Beth remembers how the community came out to support them when Mitchell was still battling for his life by conducting a walkathon to ease the burden of sky-rocketing medical bills. “It nearly bankrupted us. The bills keep piling up and the downward spiral effect takes you down deeper.”
The walkathon helped the Thorps to pay off more than $100,000 in medical bills.
“This truly changed us,” Beth recalls, “to see good-hearted people wanting to help us, some we never even knew. We were never the same. We were forever changed, humbled and grateful for such generosity, and we felt compelled to pay it forward.”
That’s how the Mitchell Thorp Foundation began.
The foundation provides financial and emotional support to families whose kids suffer from life-threatening illnesses, as well as providing resources for their different needs. It helps to cover the cost of anything not covered by insurance. The foundation also has a van-conversion program, helping families with wheelchair-bound children. The Thorps also adopt families in need for the holidays, providing presents.
Many families simply do not survive the trauma of having a child with a critical medical condition. Seventy-eight percent end up in divorce or separation. MTF has a 100 percent success rate with keeping families together through its counseling services.
The foundation has provided help to almost 900 children so far. Each family gets anywhere from $1,500 to $2,500 a month depending on their needs. Over the last 10 years, the Mitchell Thorp Foundation has given more than $1 million to families in need. It raises money in a variety of ways, including fundraising events, individual and corporate donations, workplace matching gifts, grants, and charitable stock and legacy giving.
Since each family has individualized needs, the foundation customizes a giving plan. The family fills out an application and foundation members make a home visit. Then the case is brought before the board to approve what’s needed for each child and family.

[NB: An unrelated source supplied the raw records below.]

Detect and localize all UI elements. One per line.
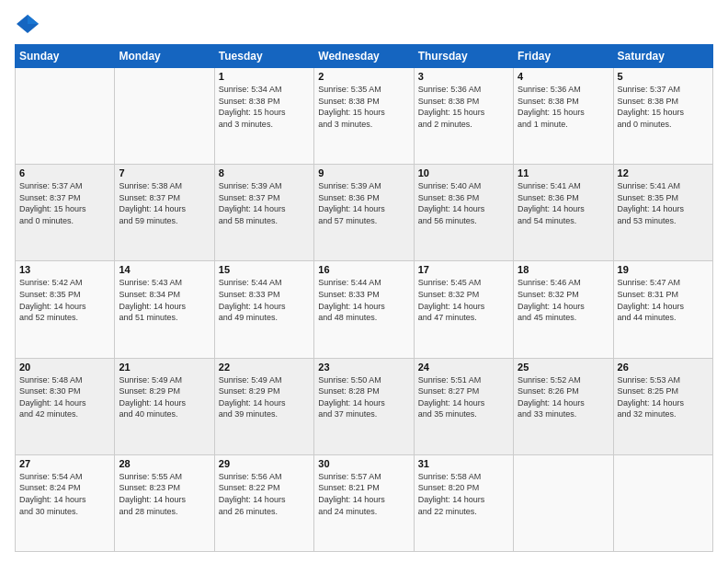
day-info: Sunrise: 5:38 AM Sunset: 8:37 PM Dayligh… [119,180,210,226]
day-cell: 25Sunrise: 5:52 AM Sunset: 8:26 PM Dayli… [514,358,613,454]
day-number: 25 [518,362,609,373]
day-info: Sunrise: 5:54 AM Sunset: 8:24 PM Dayligh… [19,471,110,517]
day-info: Sunrise: 5:43 AM Sunset: 8:34 PM Dayligh… [119,277,210,323]
day-cell: 12Sunrise: 5:41 AM Sunset: 8:35 PM Dayli… [613,165,712,261]
day-info: Sunrise: 5:49 AM Sunset: 8:29 PM Dayligh… [119,374,210,420]
day-cell: 23Sunrise: 5:50 AM Sunset: 8:28 PM Dayli… [314,358,414,454]
day-number: 17 [418,264,509,275]
day-number: 18 [518,264,609,275]
day-cell: 29Sunrise: 5:56 AM Sunset: 8:22 PM Dayli… [214,454,313,551]
day-cell: 11Sunrise: 5:41 AM Sunset: 8:36 PM Dayli… [514,165,613,261]
day-cell: 30Sunrise: 5:57 AM Sunset: 8:21 PM Dayli… [314,454,414,551]
logo [15,11,44,37]
day-cell: 15Sunrise: 5:44 AM Sunset: 8:33 PM Dayli… [214,261,313,358]
day-number: 2 [318,71,409,82]
day-number: 12 [618,167,709,178]
week-row-2: 13Sunrise: 5:42 AM Sunset: 8:35 PM Dayli… [16,261,713,358]
day-cell: 26Sunrise: 5:53 AM Sunset: 8:25 PM Dayli… [613,358,712,454]
day-cell: 13Sunrise: 5:42 AM Sunset: 8:35 PM Dayli… [16,261,115,358]
day-number: 16 [318,264,409,275]
day-cell: 14Sunrise: 5:43 AM Sunset: 8:34 PM Dayli… [115,261,214,358]
day-number: 1 [219,71,310,82]
day-number: 6 [19,167,110,178]
day-cell: 7Sunrise: 5:38 AM Sunset: 8:37 PM Daylig… [115,165,214,261]
calendar-header: SundayMondayTuesdayWednesdayThursdayFrid… [16,45,713,68]
day-info: Sunrise: 5:56 AM Sunset: 8:22 PM Dayligh… [219,471,310,517]
week-row-3: 20Sunrise: 5:48 AM Sunset: 8:30 PM Dayli… [16,358,713,454]
day-cell: 21Sunrise: 5:49 AM Sunset: 8:29 PM Dayli… [115,358,214,454]
day-cell [16,68,115,165]
day-info: Sunrise: 5:41 AM Sunset: 8:35 PM Dayligh… [618,180,709,226]
day-cell: 18Sunrise: 5:46 AM Sunset: 8:32 PM Dayli… [514,261,613,358]
header-day-tuesday: Tuesday [214,45,313,68]
day-info: Sunrise: 5:40 AM Sunset: 8:36 PM Dayligh… [418,180,509,226]
day-info: Sunrise: 5:42 AM Sunset: 8:35 PM Dayligh… [19,277,110,323]
header-day-thursday: Thursday [414,45,513,68]
day-cell: 3Sunrise: 5:36 AM Sunset: 8:38 PM Daylig… [414,68,513,165]
day-info: Sunrise: 5:46 AM Sunset: 8:32 PM Dayligh… [518,277,609,323]
day-cell: 19Sunrise: 5:47 AM Sunset: 8:31 PM Dayli… [613,261,712,358]
day-info: Sunrise: 5:52 AM Sunset: 8:26 PM Dayligh… [518,374,609,420]
day-info: Sunrise: 5:51 AM Sunset: 8:27 PM Dayligh… [418,374,509,420]
calendar-body: 1Sunrise: 5:34 AM Sunset: 8:38 PM Daylig… [16,68,713,552]
week-row-0: 1Sunrise: 5:34 AM Sunset: 8:38 PM Daylig… [16,68,713,165]
day-info: Sunrise: 5:44 AM Sunset: 8:33 PM Dayligh… [219,277,310,323]
day-cell: 6Sunrise: 5:37 AM Sunset: 8:37 PM Daylig… [16,165,115,261]
day-number: 29 [219,458,310,469]
day-cell: 8Sunrise: 5:39 AM Sunset: 8:37 PM Daylig… [214,165,313,261]
day-cell: 10Sunrise: 5:40 AM Sunset: 8:36 PM Dayli… [414,165,513,261]
day-cell: 16Sunrise: 5:44 AM Sunset: 8:33 PM Dayli… [314,261,414,358]
page: SundayMondayTuesdayWednesdayThursdayFrid… [0,0,728,563]
day-info: Sunrise: 5:39 AM Sunset: 8:37 PM Dayligh… [219,180,310,226]
day-number: 30 [318,458,409,469]
day-number: 8 [219,167,310,178]
day-info: Sunrise: 5:49 AM Sunset: 8:29 PM Dayligh… [219,374,310,420]
day-number: 26 [618,362,709,373]
day-number: 19 [618,264,709,275]
day-cell [115,68,214,165]
day-cell: 17Sunrise: 5:45 AM Sunset: 8:32 PM Dayli… [414,261,513,358]
day-info: Sunrise: 5:41 AM Sunset: 8:36 PM Dayligh… [518,180,609,226]
day-info: Sunrise: 5:35 AM Sunset: 8:38 PM Dayligh… [318,84,409,130]
logo-icon [15,11,40,37]
day-number: 11 [518,167,609,178]
header-day-saturday: Saturday [613,45,712,68]
day-info: Sunrise: 5:57 AM Sunset: 8:21 PM Dayligh… [318,471,409,517]
day-cell: 27Sunrise: 5:54 AM Sunset: 8:24 PM Dayli… [16,454,115,551]
day-cell: 1Sunrise: 5:34 AM Sunset: 8:38 PM Daylig… [214,68,313,165]
header-day-wednesday: Wednesday [314,45,414,68]
day-info: Sunrise: 5:58 AM Sunset: 8:20 PM Dayligh… [418,471,509,517]
day-number: 5 [618,71,709,82]
day-info: Sunrise: 5:50 AM Sunset: 8:28 PM Dayligh… [318,374,409,420]
day-info: Sunrise: 5:48 AM Sunset: 8:30 PM Dayligh… [19,374,110,420]
day-number: 15 [219,264,310,275]
week-row-4: 27Sunrise: 5:54 AM Sunset: 8:24 PM Dayli… [16,454,713,551]
day-number: 24 [418,362,509,373]
day-info: Sunrise: 5:45 AM Sunset: 8:32 PM Dayligh… [418,277,509,323]
header [15,11,713,37]
day-info: Sunrise: 5:34 AM Sunset: 8:38 PM Dayligh… [219,84,310,130]
day-cell: 20Sunrise: 5:48 AM Sunset: 8:30 PM Dayli… [16,358,115,454]
day-info: Sunrise: 5:47 AM Sunset: 8:31 PM Dayligh… [618,277,709,323]
day-number: 31 [418,458,509,469]
day-number: 3 [418,71,509,82]
day-number: 4 [518,71,609,82]
calendar-table: SundayMondayTuesdayWednesdayThursdayFrid… [15,44,713,552]
day-number: 14 [119,264,210,275]
day-number: 23 [318,362,409,373]
day-number: 22 [219,362,310,373]
day-cell: 2Sunrise: 5:35 AM Sunset: 8:38 PM Daylig… [314,68,414,165]
day-info: Sunrise: 5:37 AM Sunset: 8:38 PM Dayligh… [618,84,709,130]
day-number: 13 [19,264,110,275]
week-row-1: 6Sunrise: 5:37 AM Sunset: 8:37 PM Daylig… [16,165,713,261]
day-number: 28 [119,458,210,469]
day-cell: 4Sunrise: 5:36 AM Sunset: 8:38 PM Daylig… [514,68,613,165]
day-cell: 31Sunrise: 5:58 AM Sunset: 8:20 PM Dayli… [414,454,513,551]
day-number: 10 [418,167,509,178]
day-cell: 9Sunrise: 5:39 AM Sunset: 8:36 PM Daylig… [314,165,414,261]
day-info: Sunrise: 5:37 AM Sunset: 8:37 PM Dayligh… [19,180,110,226]
day-info: Sunrise: 5:36 AM Sunset: 8:38 PM Dayligh… [418,84,509,130]
day-number: 20 [19,362,110,373]
day-number: 21 [119,362,210,373]
day-cell: 22Sunrise: 5:49 AM Sunset: 8:29 PM Dayli… [214,358,313,454]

“It has brought us tremendous joy and helps us deal with our own pain knowing that the foundation can help in some way,” says Beth, “to bring relief, hope and joy while transforming lives in the process. All the thank yous and testimonies from families keeps us going. To watch that sigh of relief over the moms’ and dads’ faces often brings many tears of gratitude.”
The foundation’s next big fundraiser is on Sunday, July 21, The Pillars of Hope Tennis Smash and Grand Slam Party, in partnership with World Team Tennis and the San Diego Aviators at the Omni La Costa Resort from 1:30 p.m. to 5 p.m. (Grand Slam Party) and 5-7 p.m. (tennis match). All proceeds will benefit children and families in need. Sponsorships are still available for the event. To learn more or sign up, go to www.mitchellthorp.org/events or contact Brad Thorp at firstname.lastname@example.org.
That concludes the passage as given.